Dataset entries:
※ ※ ※
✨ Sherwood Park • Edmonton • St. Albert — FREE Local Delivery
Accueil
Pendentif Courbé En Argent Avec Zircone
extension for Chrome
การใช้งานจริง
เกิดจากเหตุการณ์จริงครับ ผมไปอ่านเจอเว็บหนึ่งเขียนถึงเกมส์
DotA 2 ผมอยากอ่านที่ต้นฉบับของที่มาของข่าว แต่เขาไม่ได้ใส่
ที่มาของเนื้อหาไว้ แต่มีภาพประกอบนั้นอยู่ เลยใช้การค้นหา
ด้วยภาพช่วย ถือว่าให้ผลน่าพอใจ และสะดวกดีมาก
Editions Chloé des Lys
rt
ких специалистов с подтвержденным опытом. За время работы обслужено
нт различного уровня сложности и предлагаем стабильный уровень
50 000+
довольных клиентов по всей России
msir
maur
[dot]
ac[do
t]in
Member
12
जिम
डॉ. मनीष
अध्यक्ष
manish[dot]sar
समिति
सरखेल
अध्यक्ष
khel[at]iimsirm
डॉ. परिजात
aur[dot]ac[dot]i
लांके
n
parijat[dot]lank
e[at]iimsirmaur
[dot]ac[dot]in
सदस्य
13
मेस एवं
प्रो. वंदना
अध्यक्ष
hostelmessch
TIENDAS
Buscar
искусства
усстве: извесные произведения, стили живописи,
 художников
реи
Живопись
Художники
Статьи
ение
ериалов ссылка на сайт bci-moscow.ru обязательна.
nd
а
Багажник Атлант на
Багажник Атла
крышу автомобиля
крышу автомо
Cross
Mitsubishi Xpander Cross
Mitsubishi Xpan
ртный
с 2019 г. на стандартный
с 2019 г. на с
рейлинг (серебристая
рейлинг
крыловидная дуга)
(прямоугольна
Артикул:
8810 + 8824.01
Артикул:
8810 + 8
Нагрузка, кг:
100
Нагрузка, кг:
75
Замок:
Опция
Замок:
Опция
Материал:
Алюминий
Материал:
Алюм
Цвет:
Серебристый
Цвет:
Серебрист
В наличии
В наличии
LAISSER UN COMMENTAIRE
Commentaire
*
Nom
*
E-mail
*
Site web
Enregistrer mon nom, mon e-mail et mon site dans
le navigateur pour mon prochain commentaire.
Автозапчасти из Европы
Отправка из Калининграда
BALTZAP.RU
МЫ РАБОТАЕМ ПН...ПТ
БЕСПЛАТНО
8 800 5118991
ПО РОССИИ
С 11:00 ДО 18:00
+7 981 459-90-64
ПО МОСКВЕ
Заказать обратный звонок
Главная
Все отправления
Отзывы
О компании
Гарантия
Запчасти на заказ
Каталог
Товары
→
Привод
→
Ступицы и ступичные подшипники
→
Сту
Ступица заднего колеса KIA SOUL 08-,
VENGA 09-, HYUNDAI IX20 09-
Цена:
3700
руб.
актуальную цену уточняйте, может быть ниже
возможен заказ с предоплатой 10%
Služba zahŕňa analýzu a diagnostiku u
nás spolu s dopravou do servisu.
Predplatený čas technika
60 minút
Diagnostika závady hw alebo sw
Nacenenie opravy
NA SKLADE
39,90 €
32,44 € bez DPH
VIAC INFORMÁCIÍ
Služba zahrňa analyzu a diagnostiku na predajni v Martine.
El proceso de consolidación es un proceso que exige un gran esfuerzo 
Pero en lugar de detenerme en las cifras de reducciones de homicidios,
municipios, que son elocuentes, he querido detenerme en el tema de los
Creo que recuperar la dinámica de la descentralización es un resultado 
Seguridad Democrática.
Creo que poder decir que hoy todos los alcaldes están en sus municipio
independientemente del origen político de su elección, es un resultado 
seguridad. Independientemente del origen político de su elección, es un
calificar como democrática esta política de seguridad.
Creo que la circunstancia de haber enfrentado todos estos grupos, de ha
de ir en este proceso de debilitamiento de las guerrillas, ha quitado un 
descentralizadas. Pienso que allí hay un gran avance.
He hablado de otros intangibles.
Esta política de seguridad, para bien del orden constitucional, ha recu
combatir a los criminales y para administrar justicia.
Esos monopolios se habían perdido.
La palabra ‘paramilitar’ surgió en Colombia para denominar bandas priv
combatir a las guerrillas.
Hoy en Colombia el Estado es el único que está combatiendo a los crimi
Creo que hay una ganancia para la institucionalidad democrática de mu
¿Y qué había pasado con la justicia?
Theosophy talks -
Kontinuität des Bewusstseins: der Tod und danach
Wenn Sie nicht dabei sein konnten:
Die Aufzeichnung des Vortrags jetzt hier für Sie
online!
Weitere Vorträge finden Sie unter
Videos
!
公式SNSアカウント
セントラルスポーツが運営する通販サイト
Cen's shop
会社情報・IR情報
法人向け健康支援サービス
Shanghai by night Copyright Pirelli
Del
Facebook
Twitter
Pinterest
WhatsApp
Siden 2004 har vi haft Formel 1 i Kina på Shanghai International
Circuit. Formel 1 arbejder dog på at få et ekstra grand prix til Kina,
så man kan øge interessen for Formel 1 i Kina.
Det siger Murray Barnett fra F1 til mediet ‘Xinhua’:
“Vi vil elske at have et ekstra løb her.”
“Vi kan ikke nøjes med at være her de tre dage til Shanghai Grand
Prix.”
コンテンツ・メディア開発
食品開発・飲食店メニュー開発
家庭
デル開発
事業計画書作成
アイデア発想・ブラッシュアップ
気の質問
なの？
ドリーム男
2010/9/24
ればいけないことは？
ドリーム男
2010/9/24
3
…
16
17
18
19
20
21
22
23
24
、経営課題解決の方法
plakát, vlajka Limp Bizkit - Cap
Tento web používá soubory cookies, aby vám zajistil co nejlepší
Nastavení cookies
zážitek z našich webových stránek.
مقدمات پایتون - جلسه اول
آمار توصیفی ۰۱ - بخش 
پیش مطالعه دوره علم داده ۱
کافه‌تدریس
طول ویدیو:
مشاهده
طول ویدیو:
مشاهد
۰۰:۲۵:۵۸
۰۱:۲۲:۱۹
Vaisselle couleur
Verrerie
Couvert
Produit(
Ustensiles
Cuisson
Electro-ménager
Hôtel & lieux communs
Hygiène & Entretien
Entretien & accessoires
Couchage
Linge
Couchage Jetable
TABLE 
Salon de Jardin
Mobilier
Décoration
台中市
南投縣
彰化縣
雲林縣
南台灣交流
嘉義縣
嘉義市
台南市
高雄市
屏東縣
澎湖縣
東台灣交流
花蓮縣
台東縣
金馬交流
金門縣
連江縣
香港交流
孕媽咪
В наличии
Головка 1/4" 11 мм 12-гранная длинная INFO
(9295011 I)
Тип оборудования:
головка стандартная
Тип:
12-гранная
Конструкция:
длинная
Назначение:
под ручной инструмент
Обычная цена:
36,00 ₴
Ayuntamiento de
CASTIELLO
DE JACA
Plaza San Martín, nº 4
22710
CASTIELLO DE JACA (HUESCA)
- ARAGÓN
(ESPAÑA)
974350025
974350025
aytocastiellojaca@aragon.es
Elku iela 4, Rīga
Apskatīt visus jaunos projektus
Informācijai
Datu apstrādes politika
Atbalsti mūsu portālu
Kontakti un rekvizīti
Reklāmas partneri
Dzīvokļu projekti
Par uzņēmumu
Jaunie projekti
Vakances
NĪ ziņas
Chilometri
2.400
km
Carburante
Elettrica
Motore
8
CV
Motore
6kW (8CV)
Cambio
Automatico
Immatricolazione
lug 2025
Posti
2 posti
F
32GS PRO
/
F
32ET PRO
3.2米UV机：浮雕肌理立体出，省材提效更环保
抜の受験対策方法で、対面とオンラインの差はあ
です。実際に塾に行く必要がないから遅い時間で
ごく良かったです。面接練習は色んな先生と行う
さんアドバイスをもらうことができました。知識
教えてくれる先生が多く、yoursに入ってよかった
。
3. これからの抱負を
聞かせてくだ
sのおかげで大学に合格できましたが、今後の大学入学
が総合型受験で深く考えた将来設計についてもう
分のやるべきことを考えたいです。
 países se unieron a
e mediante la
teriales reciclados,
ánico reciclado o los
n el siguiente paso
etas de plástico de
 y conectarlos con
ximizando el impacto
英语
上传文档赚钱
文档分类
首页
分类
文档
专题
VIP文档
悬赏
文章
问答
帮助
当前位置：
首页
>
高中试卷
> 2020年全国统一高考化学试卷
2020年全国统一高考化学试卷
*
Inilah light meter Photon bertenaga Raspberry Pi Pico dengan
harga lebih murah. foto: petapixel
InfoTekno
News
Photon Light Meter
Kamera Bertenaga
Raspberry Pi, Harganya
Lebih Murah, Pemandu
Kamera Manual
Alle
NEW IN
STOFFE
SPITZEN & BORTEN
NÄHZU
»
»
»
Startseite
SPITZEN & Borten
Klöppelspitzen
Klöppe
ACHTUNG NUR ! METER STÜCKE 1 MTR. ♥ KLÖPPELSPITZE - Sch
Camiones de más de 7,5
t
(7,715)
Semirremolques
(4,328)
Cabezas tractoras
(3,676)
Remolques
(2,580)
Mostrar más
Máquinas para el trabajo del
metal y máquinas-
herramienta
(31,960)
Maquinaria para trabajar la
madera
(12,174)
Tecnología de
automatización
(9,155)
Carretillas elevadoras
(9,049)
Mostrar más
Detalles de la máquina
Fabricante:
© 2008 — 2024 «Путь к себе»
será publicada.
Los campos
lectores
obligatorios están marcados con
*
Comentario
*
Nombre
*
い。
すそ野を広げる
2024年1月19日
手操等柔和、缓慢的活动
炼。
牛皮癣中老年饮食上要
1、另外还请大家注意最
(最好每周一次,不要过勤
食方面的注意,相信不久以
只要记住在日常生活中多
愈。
※ ※ ※
### TASK TO CARRY OUT
All that belongs in the answer is the run of lines above from the line containing "Pendentif Courbé En Argent Avec Zircone" through the line containing "рейлинг (серебристая", exactly as written.

### ANSWER FOR THE TASK
Pendentif Courbé En Argent Avec Zircone
extension for Chrome
การใช้งานจริง
เกิดจากเหตุการณ์จริงครับ ผมไปอ่านเจอเว็บหนึ่งเขียนถึงเกมส์
DotA 2 ผมอยากอ่านที่ต้นฉบับของที่มาของข่าว แต่เขาไม่ได้ใส่
ที่มาของเนื้อหาไว้ แต่มีภาพประกอบนั้นอยู่ เลยใช้การค้นหา
ด้วยภาพช่วย ถือว่าให้ผลน่าพอใจ และสะดวกดีมาก
Editions Chloé des Lys
rt
ких специалистов с подтвержденным опытом. За время работы обслужено
нт различного уровня сложности и предлагаем стабильный уровень
50 000+
довольных клиентов по всей России
msir
maur
[dot]
ac[do
t]in
Member
12
जिम
डॉ. मनीष
अध्यक्ष
manish[dot]sar
समिति
सरखेल
अध्यक्ष
khel[at]iimsirm
डॉ. परिजात
aur[dot]ac[dot]i
लांके
n
parijat[dot]lank
e[at]iimsirmaur
[dot]ac[dot]in
सदस्य
13
मेस एवं
प्रो. वंदना
अध्यक्ष
hostelmessch
TIENDAS
Buscar
искусства
усстве: извесные произведения, стили живописи,
 художников
реи
Живопись
Художники
Статьи
ение
ериалов ссылка на сайт bci-moscow.ru обязательна.
nd
а
Багажник Атлант на
Багажник Атла
крышу автомобиля
крышу автомо
Cross
Mitsubishi Xpander Cross
Mitsubishi Xpan
ртный
с 2019 г. на стандартный
с 2019 г. на с
рейлинг (серебристая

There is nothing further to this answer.